At all events, the discussion of future grave but, with effort now, avoidable evils is the most unpopular and at the same time the most necessary occupation for the politician. Those who knowingly shirk it deserve, and not infrequently receive, the curses of those who come after.

(I’ve mentioned this speech before.)

Comments

  1. Lu An Li says:

    “He estimated that by the year 2000 up to seven million people — or one in ten of the population — would be of immigrant descent.”

    “How did that prediction pan out?”

    “The Census in 2001 showed 4.6 million people living in the UK were from an ethnic minority, or 7.9% of the population.”

    NOT that far off. His estimate probably based on the situation as presented itself at the time.

  2. Viewer says:

    Hmmm. Yes, the timing may be a little off but the ethnic increases are happening. Go to any industrial (or post-industrial) town in the midlands — Powell’s constituency area — or the north of England (and you can add south Wales, too) and you will see schools where there are very few non-ethnic children. This pretty much means that in ten or a dozen years’ time those kiddies will be young adults and young adults tend to enjoy, er, practicing making children. Given that practice makes perfect (plus the whole business of arranged marriages) the numbers will increase dramatically.

    Also when Powell gave this speech the year 2000 was seen as being on a distant horizon (in much the same way in the ‘fifties the prediction was we would all have out own personal helicopters in 50 years) so it was a dividing line. Once you get there however, you realise it wasn’t so distant after all. Powell was more right than wrong, as we will see.

  3. Slovenian Guest says:

    It’s like with mass surveillance, it was all don’t be paranoid, nothing to see here, which simply turned into yeah so what, got a problem? Back in 1968 it was still a choice between rivers or oceans of blood, that’s now settled.

  4. Graham says:

    I find it noteworthy that even Powell made that comment about the importance of keeping families unified. What a wet.

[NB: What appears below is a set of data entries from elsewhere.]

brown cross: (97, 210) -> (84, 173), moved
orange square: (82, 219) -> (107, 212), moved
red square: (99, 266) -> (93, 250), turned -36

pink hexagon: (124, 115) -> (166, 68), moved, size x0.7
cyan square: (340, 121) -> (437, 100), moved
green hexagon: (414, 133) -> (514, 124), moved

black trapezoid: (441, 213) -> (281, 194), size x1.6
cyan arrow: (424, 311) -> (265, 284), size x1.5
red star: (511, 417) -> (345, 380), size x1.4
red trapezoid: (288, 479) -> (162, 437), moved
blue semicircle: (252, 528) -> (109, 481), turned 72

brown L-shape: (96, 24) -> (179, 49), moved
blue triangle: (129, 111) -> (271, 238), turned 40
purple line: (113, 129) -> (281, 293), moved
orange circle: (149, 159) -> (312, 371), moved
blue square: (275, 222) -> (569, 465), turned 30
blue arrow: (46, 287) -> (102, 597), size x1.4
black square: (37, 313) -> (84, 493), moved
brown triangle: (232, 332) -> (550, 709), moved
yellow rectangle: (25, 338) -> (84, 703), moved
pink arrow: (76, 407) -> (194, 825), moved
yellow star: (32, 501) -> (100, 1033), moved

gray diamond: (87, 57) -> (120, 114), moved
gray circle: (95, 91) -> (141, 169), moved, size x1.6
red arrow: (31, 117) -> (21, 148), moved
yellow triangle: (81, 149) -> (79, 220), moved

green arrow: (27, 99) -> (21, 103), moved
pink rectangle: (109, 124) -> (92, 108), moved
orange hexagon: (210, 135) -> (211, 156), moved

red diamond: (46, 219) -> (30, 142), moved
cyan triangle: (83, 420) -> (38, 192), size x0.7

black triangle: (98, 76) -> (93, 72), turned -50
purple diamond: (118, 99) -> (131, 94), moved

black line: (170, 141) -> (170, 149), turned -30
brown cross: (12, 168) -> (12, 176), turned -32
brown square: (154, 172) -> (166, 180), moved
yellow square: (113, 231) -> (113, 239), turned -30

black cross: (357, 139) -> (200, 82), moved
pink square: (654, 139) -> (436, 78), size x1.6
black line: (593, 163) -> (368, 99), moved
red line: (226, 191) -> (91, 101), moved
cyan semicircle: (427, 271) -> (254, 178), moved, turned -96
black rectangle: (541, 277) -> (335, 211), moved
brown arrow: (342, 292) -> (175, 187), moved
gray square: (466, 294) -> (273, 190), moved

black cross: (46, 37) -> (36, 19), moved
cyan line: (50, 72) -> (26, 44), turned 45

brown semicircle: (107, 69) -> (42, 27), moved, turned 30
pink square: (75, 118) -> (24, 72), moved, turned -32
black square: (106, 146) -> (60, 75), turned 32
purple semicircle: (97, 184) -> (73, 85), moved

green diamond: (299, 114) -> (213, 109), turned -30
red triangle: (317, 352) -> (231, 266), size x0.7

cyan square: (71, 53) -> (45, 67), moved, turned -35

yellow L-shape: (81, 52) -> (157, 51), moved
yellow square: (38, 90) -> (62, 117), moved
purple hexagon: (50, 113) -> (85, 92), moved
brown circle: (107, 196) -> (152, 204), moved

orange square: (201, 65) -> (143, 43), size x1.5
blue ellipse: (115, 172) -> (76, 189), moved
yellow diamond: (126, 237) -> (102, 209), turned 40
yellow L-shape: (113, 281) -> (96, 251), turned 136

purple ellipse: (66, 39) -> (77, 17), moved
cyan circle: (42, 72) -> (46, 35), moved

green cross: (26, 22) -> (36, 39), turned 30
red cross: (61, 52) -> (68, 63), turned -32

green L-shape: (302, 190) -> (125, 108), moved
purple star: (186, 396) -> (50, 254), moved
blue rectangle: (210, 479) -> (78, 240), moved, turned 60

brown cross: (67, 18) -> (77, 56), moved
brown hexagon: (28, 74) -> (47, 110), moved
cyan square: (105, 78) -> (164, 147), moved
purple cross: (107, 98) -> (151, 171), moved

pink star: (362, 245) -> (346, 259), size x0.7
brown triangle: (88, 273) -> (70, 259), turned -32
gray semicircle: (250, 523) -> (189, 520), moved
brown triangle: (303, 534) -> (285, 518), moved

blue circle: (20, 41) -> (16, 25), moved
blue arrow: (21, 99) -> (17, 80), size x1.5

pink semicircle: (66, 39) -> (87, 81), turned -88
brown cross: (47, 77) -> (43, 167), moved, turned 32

    Britain’s settler dominions never made “family reunification” a priority in selecting immigrants.

    [They didn't even exclusively prioritize Britons- Canada famously even within the empire maintained immigration controls against it, including against the UK. As a self-governing dominion it was just exercising the normal controls also held by any colonial governor, oddly. It did take and want a lot of Britons, just selectively. It also sought out other Europeans.]

    Within those categories, it was labour value only and subject to health and morals examination typical of the time. Don’t know about early on for Canada, if the wife and kids didn’t come with you. By the mid-20th century, you could bring over wife and minor kids. Not grown kids, and no siblings, cousins, parents, etc. Nor did any of these people expect such a thing. My maternal grandparents probably would have thought it insane to expect to follow their daughter out when she married a Canadian.

    Nowadays of course ‘family reunification’ is practically untouchable. As though extended families never broke up before in the process of settling the world.

  5. Abelard Lindsey says:

    Powell made his speech in 1968 with the “year 2000″ being little over 30 years off. Today as I type this, 2050 is about the same time away as 2000 was in 1968.

    So we have to ask ourselves what the demographics of, say, France, UK, or Germany will be like in 2050? Or that of the USA? My understanding is that serious demographic replacement is ongoing in certain areas of Europe (e.g. the majority of London proper’s population is no longer English). I was in a small town in Sweden for 2 weeks in ’15 and saw significant Muslim immigrants even in that small town. I can’t imagine what Stockholm would be like (although Goteborg was not too bad).

  6. Sam J. says:

    I know how to solve this problem. Make all the immigrants that come serve the same purpose as most immigrants that came to the US, or Australia, let them be slaves (they called them servants but most of them died so I call that fiction) like most of us in the US came here.